Readers who closely follow media coverage of education know how often studies are used as the centerpiece of reportage and commentary. There’s something about research that lends gravitas to whatever is written. But unless the fundamentals of research are understood, it’s easy to be misled into drawing false conclusions. I was reminded of this after reading “Analytical Trend Troubles Scientists” on May 4 and “Taking Ideas On a Test Drive” on May 7, both of which were published in The Wall Street Journal.
Most studies in education are observational studies. This means that investigators pore over data previously collected by others. They seek correlations between different variables. This approach is far less expensive than other methodologies because it is easier and faster. With research budgets stretched thin, cost is a major consideration. The trouble is that observational studies are subject to biases that sometimes make the results unreliable. If results can’t be replicated by others, the conclusions lose credibility.
The gold standard in education - and in other fields as well - are experimental studies. These often go under the name of randomized controlled trials or randomized field trials. They involve random assignment of students to groups that differ only by the treatment. One group that receives a particular treatment is called the experimental group; the other group that does not is the control group. On the basis of the data collected, investigators draw inferences. The trouble is that experimental studies are costly and hard to implement because not all parents or schools are willing to let their children participate.
No matter which study is used, however, I hasten to point out a common error: correlation is not causation. Just because two things are statistically associated (correlated) does not necessarily mean that one was responsible for the other (causation). According to the Wall Street Journal, observational studies can be replicated only 20 percent of the time, compared with 80 percent for experimental studies. An example of the confusion appeared in a new book by Jonah Lehrer titled Imagine: How Creativity Works (Houghton Mifflin, 2012). The author cites a study finding that highly creative employees consulted more colleagues on their projects than did less creative employees.
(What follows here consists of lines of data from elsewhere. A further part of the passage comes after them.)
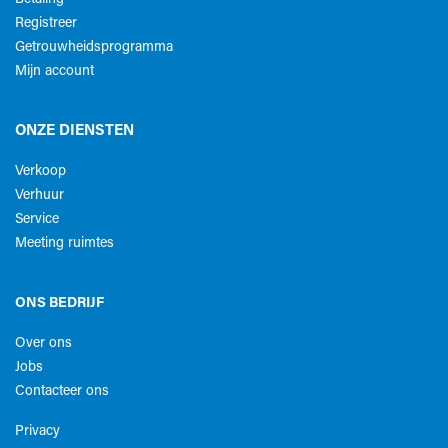
Registreer
Getrouwheidsprogramma
Mijn account
ONZE DIENSTEN
Verkoop
Verhuur
Service
Meeting ruimtes
ONS BEDRIJF
Over ons
Jobs
Contacteer ons
Privacy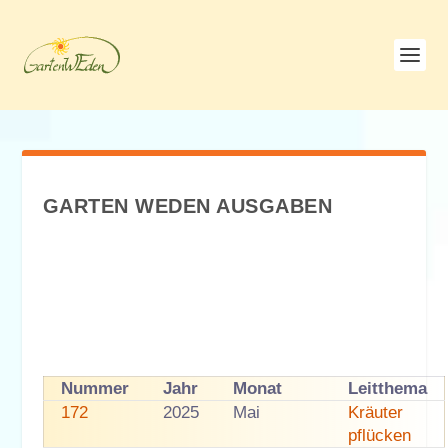
GARTEN WEDEN AUSGABEN
Nummer
Jahr
Monat
Leitthema
172
2025
Mai
Kräuter
pflücken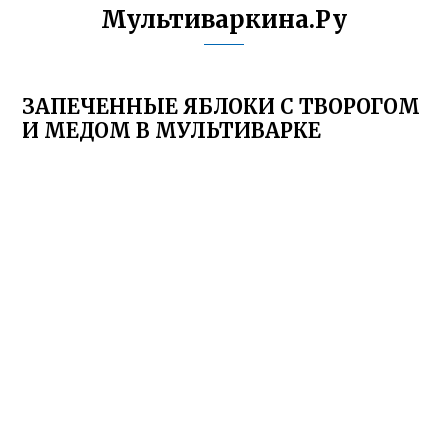
Мультиваркина.Ру
ЗАПЕЧЕННЫЕ ЯБЛОКИ С ТВОРОГОМ
И МЕДОМ В МУЛЬТИВАРКЕ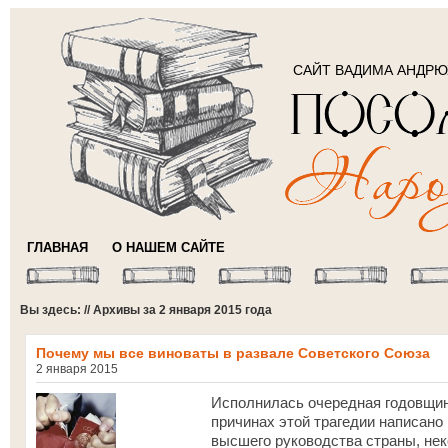
САЙТ ВАДИМА АНДР
ГЛАВНАЯ
О НАШЕМ САЙТЕ
Вы здесь: // Архивы за 2 января 2015 года
Почему мы все виноваты в развале Советского Союза
2 января 2015
Исполнилась очередная годовщин
причинах этой трагедии написано 
высшего руководства страны, нек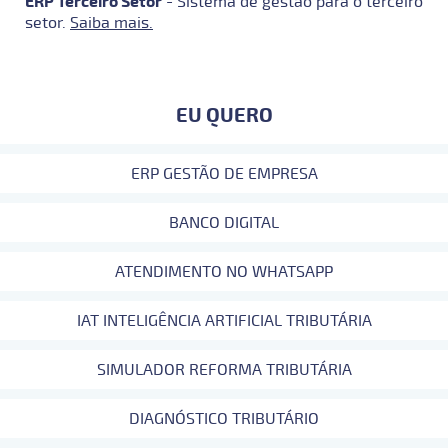
ERP Terceiro Setor
- Sistema de gestão para o terceiro
setor.
Saiba mais.
EU QUERO
ERP GESTÃO DE EMPRESA
BANCO DIGITAL
ATENDIMENTO NO WHATSAPP
IAT INTELIGÊNCIA ARTIFICIAL TRIBUTÁRIA
SIMULADOR REFORMA TRIBUTÁRIA
DIAGNÓSTICO TRIBUTÁRIO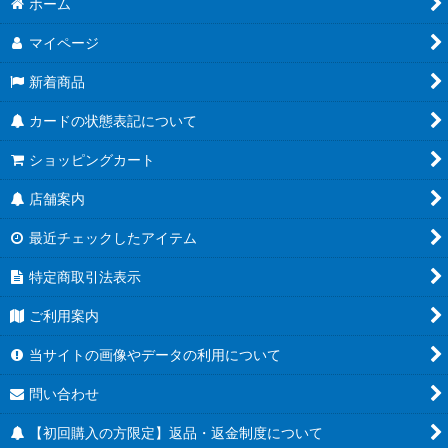
ホーム
マイページ
新着商品
カードの状態表記について
ショッピングカート
店舗案内
最近チェックしたアイテム
特定商取引法表示
ご利用案内
当サイトの画像やデータの利用について
問い合わせ
【初回購入の方限定】返品・返金制度について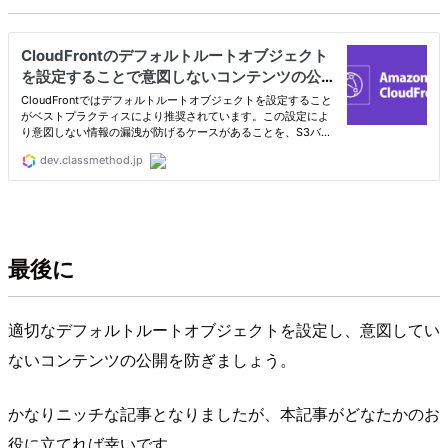
最後に
適切なデフォルトルートオブジェクトを設定し、意図してい
ないコンテンツの公開を防ぎましょう。
かなりニッチな記事となりましたが、本記事がどなたかのお
役に立てれば幸いです。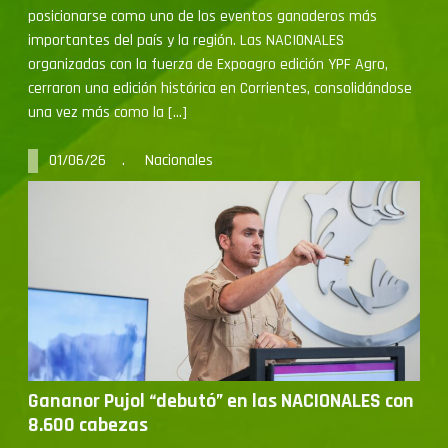
importantes del país y la región. Las NACIONALES
organizadas con la fuerza de Expoagro edición YPF Agro,
cerraron una edición histórica en Corrientes, consolidándose
una vez más como la […]
01/06/26 . Nacionales
Gananor Pujol “debutó” en las NACIONALES con
8.600 cabezas
La firma consignataria realizó por primera vez un remate en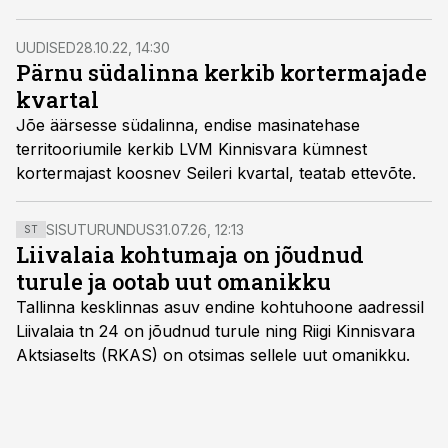
etapi Pärnu jõe kaldale kerkivast uuest elurajoonist
Seileri Kvartalist.
UUDISED
28.10.22, 14:30
Pärnu südalinna kerkib kortermajade
kvartal
Jõe äärsesse südalinna, endise masinatehase
territooriumile kerkib LVM Kinnisvara kümnest
kortermajast koosnev Seileri kvartal, teatab ettevõte.
SISUTURUNDUS
31.07.26, 12:13
ST
Liivalaia kohtumaja on jõudnud
turule ja ootab uut omanikku
Tallinna kesklinnas asuv endine kohtuhoone aadressil
Liivalaia tn 24 on jõudnud turule ning Riigi Kinnisvara
Aktsiaselts (RKAS) on otsimas sellele uut omanikku.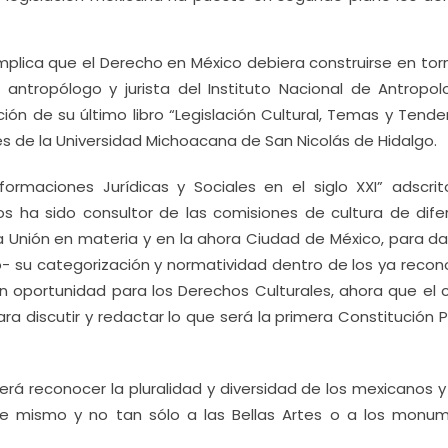
implica que el Derecho en México debiera construirse en tor
 antropólogo y jurista del Instituto Nacional de Antropol
ión de su último libro “Legislación Cultural, Temas y Tende
es de la Universidad Michoacana de San Nicolás de Hidalgo.
ormaciones Jurídicas y Sociales en el siglo XXI” adscrit
os ha sido consultor de las comisiones de cultura de dife
 Unión en materia y en la ahora Ciudad de México, para dar
- su categorización y normatividad dentro de los ya recon
n oportunidad para los Derechos Culturales, ahora que el 
para discutir y redactar lo que será la primera Constitución P
eberá reconocer la pluralidad y diversidad de los mexicanos y
re mismo y no tan sólo a las Bellas Artes o a los monu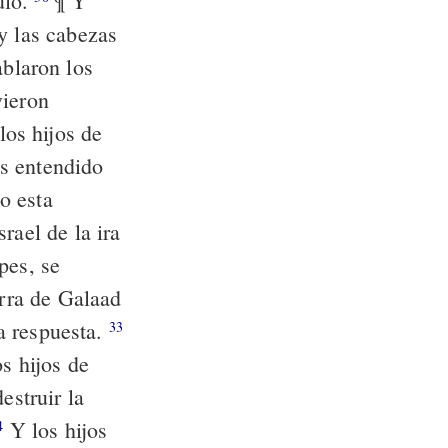
ulo.
¶ Y
y las cabezas
ablaron los
vieron
los hijos de
os entendido
o esta
rael de la ira
pes, se
erra de Galaad
la respuesta.
33
os hijos de
estruir la
Y los hijos
4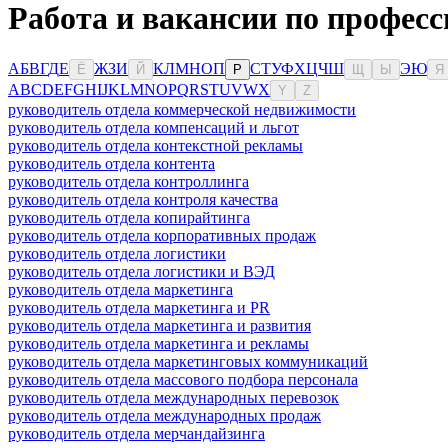
Работа и вакансии по професс
А
Б
В
Г
Д
Е
Ж
З
И
К
Л
М
Н
О
П
С
Т
У
Ф
Х
Ц
Ч
Ш
Э
Ю
Ё
Й
Р
Щ
Ы
Я
A
B
C
D
E
F
G
H
I
J
K
L
M
N
O
P
Q
R
S
T
U
V
W
X
Y
Z
руководитель отдела коммерческой недвижимости
руководитель отдела компенсаций и льгот
руководитель отдела контекстной рекламы
руководитель отдела контента
руководитель отдела контроллинга
руководитель отдела контроля качества
руководитель отдела копирайтинга
руководитель отдела корпоративных продаж
руководитель отдела логистики
руководитель отдела логистики и ВЭД
руководитель отдела маркетинга
руководитель отдела маркетинга и PR
руководитель отдела маркетинга и развития
руководитель отдела маркетинга и рекламы
руководитель отдела маркетинговых коммуникаций
руководитель отдела массового подбора персонала
руководитель отдела международных перевозок
руководитель отдела международных продаж
руководитель отдела мерчандайзинга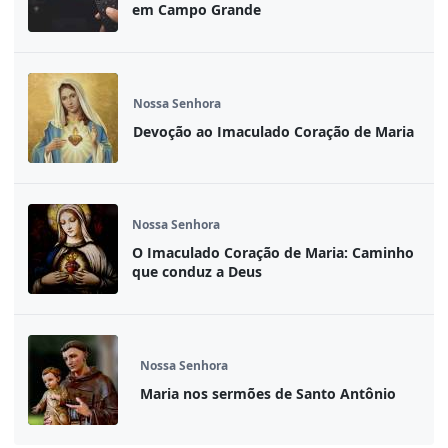
em Campo Grande
Nossa Senhora
Devoção ao Imaculado Coração de Maria
Nossa Senhora
O Imaculado Coração de Maria: Caminho
que conduz a Deus
Nossa Senhora
Maria nos sermões de Santo Antônio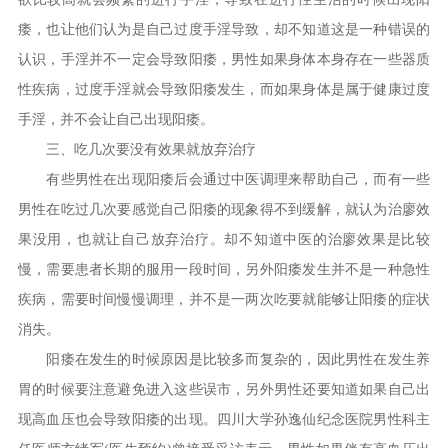
痿，也让他们认为是自己过度手淫导致，却不知道这是一种错误的
认识，手淫并不一定会导致阳痿，男性如果身体本身存在一些器质
性疾病，过度手淫就会导致阳痿发生，而如果身体是属于健康过度
手淫，并不会让自己出现阳痿。
三、吃几次要没有效果就放弃治疗
有些男性在出现阳痿后会通过中医调理来帮助自己，而有一些
男性在吃过几次要感觉自己阳痿的现象得不到缓解，就认为治廖效
果没用，也就让自己放弃治疗。却不知道中医的治廖效果是比较
慢，需要患者长期的服用一段时间，另外阳痿发生并不是一种急性
疾病，需要时间慢慢调理，并不是一两次吃要就能够让阳痿的症状
消失。
阳痿在发生的时候原因是比较多而复杂的，因此男性在发生养
胃的时候要注意避免进入这些误市，另外男性还要知道如果自己出
现高血压也会导致阳痿的出现。四川大学孙逸仙纪念医院男性科主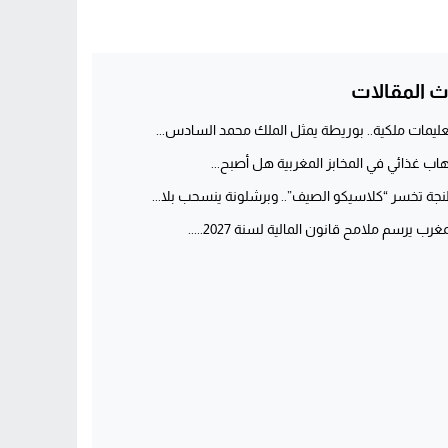
ث المقالات
عليمات ملكية.. بوريطة يمثل الملك محمد السادس...
هاب غذائي في المخابز المغربية هل أصبح...
جة تخسر “كلاسيكو الصيف”.. وبرشلونة ينسحب بلا...
غرب يرسم ملامح قانون المالية لسنة 2027.....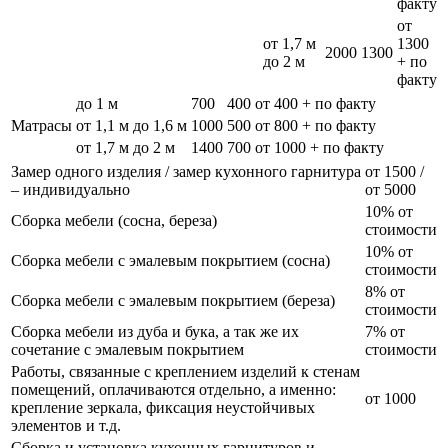
факту
от
от 1,7 м
1300
2000
1300
до 2 м
+ по
факту
до 1 м
700
400
от 400 + по факту
Матрасы
от 1,1 м до 1,6 м
1000
500
от 800 + по факту
от 1,7 м до 2 м
1400
700
от 1000 + по факту
Замер одного изделия / замер кухонного гарнитура
от 1500 /
– индивидуально
от 5000
10% от
Сборка мебели (сосна, береза)
стоимости
10% от
Сборка мебели с эмалевым покрытием (сосна)
стоимости
8% от
Сборка мебели с эмалевым покрытием (береза)
стоимости
Сборка мебели из дуба и бука, а так же их
7% от
сочетание с эмалевым покрытием
стоимости
Работы, связанные с креплением изделий к стенам
помещений, оплачиваются отдельно, а именно:
от 1000
крепление зеркала, фиксация неустойчивых
элементов и т.д.
Сборка и установка кухонных гарнитуров и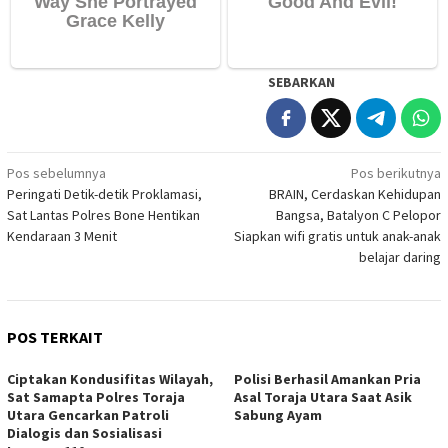
SEBARKAN
Navigasi
Pos sebelumnya
Pos berikutnya
Peringati Detik-detik Proklamasi,
BRAIN, Cerdaskan Kehidupan
pos
Sat Lantas Polres Bone Hentikan
Bangsa, Batalyon C Pelopor
Kendaraan 3 Menit
Siapkan wifi gratis untuk anak-anak
belajar daring
POS TERKAIT
Ciptakan Kondusifitas Wilayah,
Polisi Berhasil Amankan Pria
Sat Samapta Polres Toraja
Asal Toraja Utara Saat Asik
Utara Gencarkan Patroli
Sabung Ayam
Dialogis dan Sosialisasi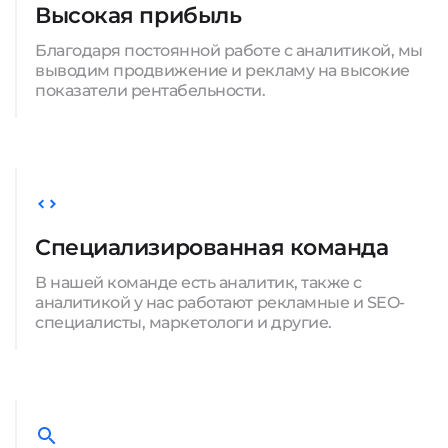
Высокая прибыль
Благодаря постоянной работе с аналитикой, мы
выводим продвижение и рекламу на высокие
показатели рентабельности.
Специализированная команда
В нашей команде есть аналитик, также с
аналитикой у нас работают рекламные и SEO-
специалисты, маркетологи и другие.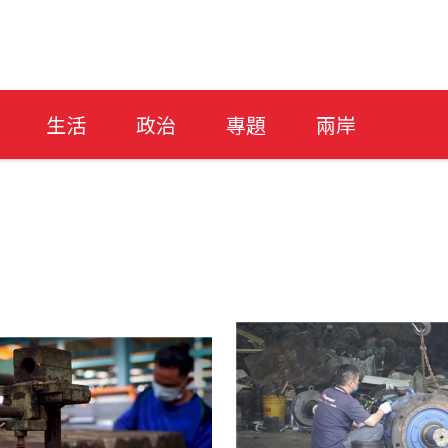
生活
政治
專題
兩岸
He erroneously concludes that there is a causal relationship between office conversations and creative production. In fact, productive people with many ideas may simply be more likely to chat than others (“Boggle the Mind,” The New York Times, May 13).
Another hurdle is that studies in the social sciences are viewed as less “scientific” than studies in the physical sciences (“Stop bullying the ‘soft’ sciences,” Los Angeles Times, Jul. 12). Consider the clash between John Witte and Paul Peterson over the effect vouchers had in Milwaukee, home of the nation’s first and oldest voucher school program that began in 1990 (“Dueling Professors Have Milwaukee Dazed Over School Vouchers,” The Wall Street Journal, Oct. 11, 1996). The dust-up is now considered a classic because it involved two respected professors who examined the same data and reached opposite conclusions. The Milwaukee program has since triggered at least three annual evaluations. With the exception of Peterson, the evaluations have found no significant differences between the performance of students in voucher schools and students in regular public schools. But notice the terms used. Peterson used “substantively significant” in arguing the voucher schools produced better results. This is a more ambiguous term than “statistically significant.”
I suppose the issue ultimately comes down to one’s willingness to accept evidence that does not reinforce one’s ideology. I’m not optimistic about this possibility because most people aren’t comfortable in the face of cognitive dissonance.